Por Félix Cortés Camarillo
Existe en México un número respetable de personas que con una preparación educativa mediana y una alta preocupación ciudadana, hemos expresado repetidamente nuestras reticencias hacia la muy reciente reforma constitucional al sistema judicial mexicano. Específicamente estamos en contra de la inspiración autócrata y lopezobradista de ese cambio radical; de manera especial al sistema aceptado de llevar a la delicada labor de juzgar a sus semejantes mediante el voto popular.
No está de más insistir en que democracia no se identifica en automático con mayoría. Sobran argumentos para demostrar que las fuerzas de mercado -dicho llanamente compra de votos- minan la validez de ese proceso y la exponen a que el crimen organizado se haga del poder por mayoría de votos. Cosa que está comenzando a suceder en México, por el momento en instancias menores.

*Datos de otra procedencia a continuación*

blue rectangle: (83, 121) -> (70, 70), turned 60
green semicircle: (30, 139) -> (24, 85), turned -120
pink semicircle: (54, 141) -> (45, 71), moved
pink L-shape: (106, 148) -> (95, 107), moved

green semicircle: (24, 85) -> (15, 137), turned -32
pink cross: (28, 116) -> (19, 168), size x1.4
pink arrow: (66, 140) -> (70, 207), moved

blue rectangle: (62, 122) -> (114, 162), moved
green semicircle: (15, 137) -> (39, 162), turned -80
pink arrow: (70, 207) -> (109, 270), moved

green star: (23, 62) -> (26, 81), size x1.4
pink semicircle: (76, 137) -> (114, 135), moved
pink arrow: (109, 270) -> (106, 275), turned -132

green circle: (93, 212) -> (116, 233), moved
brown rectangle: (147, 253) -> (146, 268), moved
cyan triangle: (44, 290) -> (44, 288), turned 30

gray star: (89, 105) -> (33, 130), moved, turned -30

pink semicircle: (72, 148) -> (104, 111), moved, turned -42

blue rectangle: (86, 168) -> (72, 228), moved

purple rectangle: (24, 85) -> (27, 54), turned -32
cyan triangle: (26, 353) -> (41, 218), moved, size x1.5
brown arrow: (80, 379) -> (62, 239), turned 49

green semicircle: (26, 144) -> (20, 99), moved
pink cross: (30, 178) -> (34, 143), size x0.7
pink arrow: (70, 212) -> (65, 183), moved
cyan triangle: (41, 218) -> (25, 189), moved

Hecha esta aclaración, debo plantear una segunda. No estamos en contra de una reforma al poder judicial, que tanto sigue necesitando. La corrupción, ineficacia -que es otra forma de lo mismo- e incompetencia de nuestros jueces, está documentada en las altas columnas de expedientes judiciales añejos, pendientes de resolución con presos pobres en la cárcel. Papeles que son a la vez alimento de roedores y asiento de polvos viejos.

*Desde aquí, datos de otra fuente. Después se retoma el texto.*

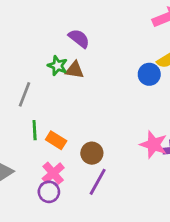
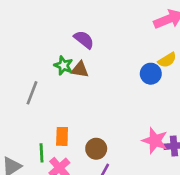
green line: (35, 130) -> (42, 153), moved
orange rectangle: (56, 140) -> (62, 136), turned 60

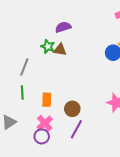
purple semicircle: (84, 40) -> (63, 27), turned -56
green line: (42, 153) -> (22, 92), moved

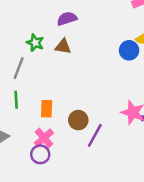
green star: (48, 47) -> (35, 43), moved
purple line: (76, 129) -> (95, 135), moved

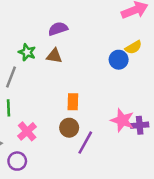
orange rectangle: (47, 109) -> (73, 102), moved
pink cross: (44, 138) -> (27, 131), moved
purple circle: (40, 154) -> (17, 161), moved

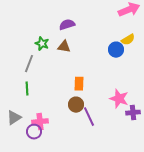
purple cross: (140, 125) -> (133, 113), moved
pink cross: (27, 131) -> (40, 122), moved, turned 35
purple line: (85, 143) -> (89, 117), turned -54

Si la modernización de los procesos judiciales y la capacitación exigida de sus protagonistas hubiera sido el objetivo de la reforma judicial de Lopitos, bienvenida sea. El único propósito del señor de Macuspana fue, y sigue siendo, supeditar la Suprema Corte de Justicia de la Nacion al Poder Ejecutivo, del cual se sigue sintiendo factor.

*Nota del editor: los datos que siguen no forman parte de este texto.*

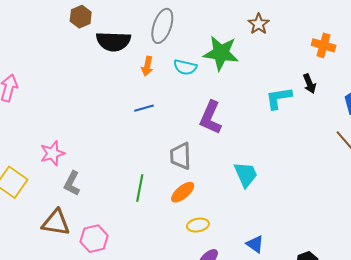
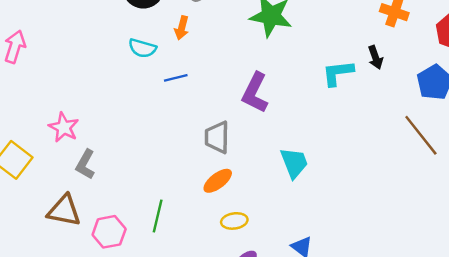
cyan semicircle: (185, 67) -> (142, 48), moved
pink star: (52, 153) -> (64, 127), turned -30
green line: (140, 188) -> (158, 216), moved

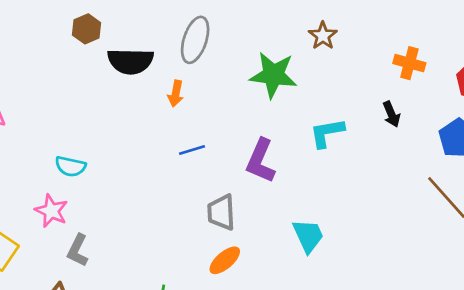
cyan semicircle: (142, 48) -> (70, 166), moved
cyan L-shape: (338, 73) -> (327, 133), moved
blue line: (176, 78) -> (192, 150), moved

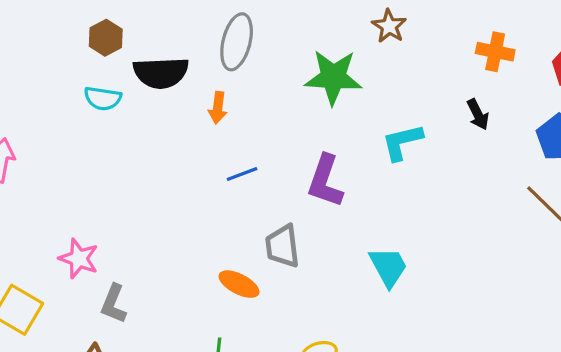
cyan semicircle: (70, 166) -> (103, 98), moved
orange ellipse: (225, 260) -> (239, 284), moved, turned 72

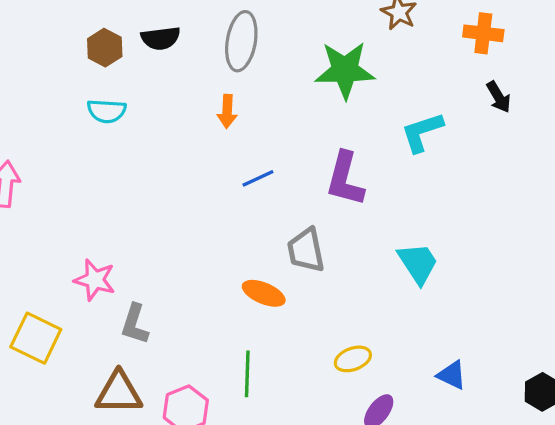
orange cross: (495, 52) -> (483, 33), moved
black semicircle: (161, 73) -> (161, 38), moved, size x0.7

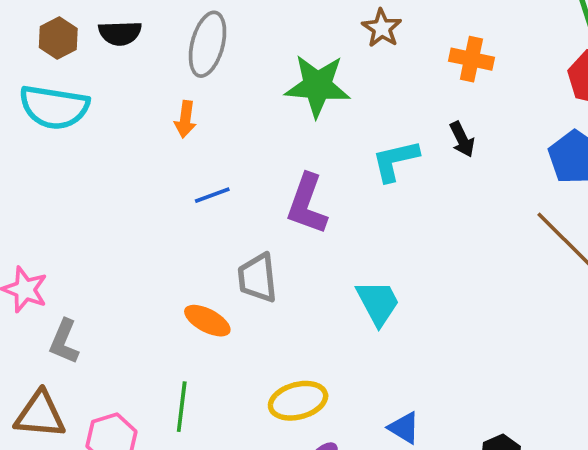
black arrow: (499, 97) -> (462, 139), moved
cyan semicircle: (107, 111) -> (54, 107), size x1.6
yellow ellipse: (353, 359) -> (298, 401), size x1.4

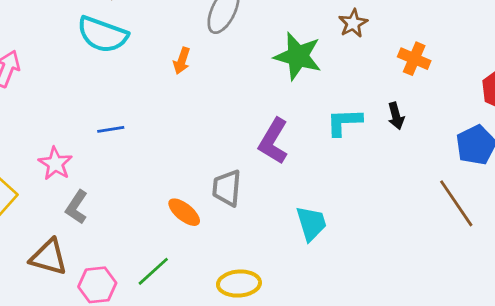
orange arrow: (185, 119) -> (182, 61), moved
blue line: (212, 195) -> (111, 129), moved
green line: (182, 407) -> (153, 271), turned 30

Me quiero ocupar, sin embargo, de una aparente minucia del Sistema Penal Acusatorio, cuya reforma vale desde junio 18 de 2016, o sea antes de la mexicana edad de piedra.
Supuestamente para respetar los derechos humanos de los participantes en un proceso, alguien dedujo que la identidad de los presuntos imputados se escondieran. Sus rostros en los medios fuesen difuminados y sus nombres ocultos. De esta manera, en los medios nos enteramos que un tal Juan “N”, de rostro oculto, fue detenido por matar a Pedro González Dávila , que tenia tantos años, era mecánico y vivía en tal y cual parte. De esta forma mi ficticio Pedro González Dávila resulta doblemente asesinado. En cuerpo y alma. Su asesino es anónimo.
El derecho elemental, históricamente añadió a la pena impuesta a un delincuente el escarnio. Las cabezas de los criminales eran expuestas en picotas -¡Ay, pobre Hidalgo!- y los ladrones medievales se exhibían un tiempo en cepos en la plaza mayor. Ya ni le cuento de las ejecuciones que propuso el doctor y diputado francés Joseph-Ignace Gillotin, que estaba en contra de la pena de muerte pero le pareció menos cruento el método, a partir de la revolufia francesa. Y que, por cierto, no inventó la guillotina ni las hojas de afeitar que usamos hoy.
El artículo 20 de nuestra Constitución establece claramente el resguardo de la identidad de las víctimas en determinadas circunstancias de edad y delito. No el proteger a los victimarios con el manto del anonimato.
Los señores “N” de nada.
PARA LA MAÑANERA DEL PUEBLO (mientras se aclara si son peras o son frutos de los mismos olmos de antes): Hay en mi tierra regiomontana un pavor porque los osos negros, cuando se acerca su temporada de hibernación, están bajando de sus montes y se están metiendo por la puerta trasera a las residencias ya urbanas del sur de la ciudad; San Pedro, Chipinque y esos lujos, ya sabe usted. Osos horrorosos, ellos, rasgan las bolsas de plástico donde la gente decente deposita residuos comestibles. ¡Se echaban al agua de nuestras albercas cuando apretaba la canícula! Los más hábiles, hoy se meten a la cocina y saquean los refrigeradores, buscando alimentos para almacenar en su cuerpo, dormido durante el invierno. Se pasean por las avenidas como si fueran de ellos. ¡Qué poca madre!
A nadie se le ha ocurrido pensar que ellos están en su territorio natural. Que las lomas, montes, cerros, montañas y sierra que rodean el valle de Monterrey les pertenecen, porque ahí estaban mucho antes de que nosotros llegáramos. Los invasores somos los humanos. Debiéramos pedirles perdón y largarnos a otro lado.
Eso, naturalmente, no va a suceder nunca. Se llama civilización -de civis– que quiere decir ciudad y progreso -también del latín- que significa ir hacia adelante.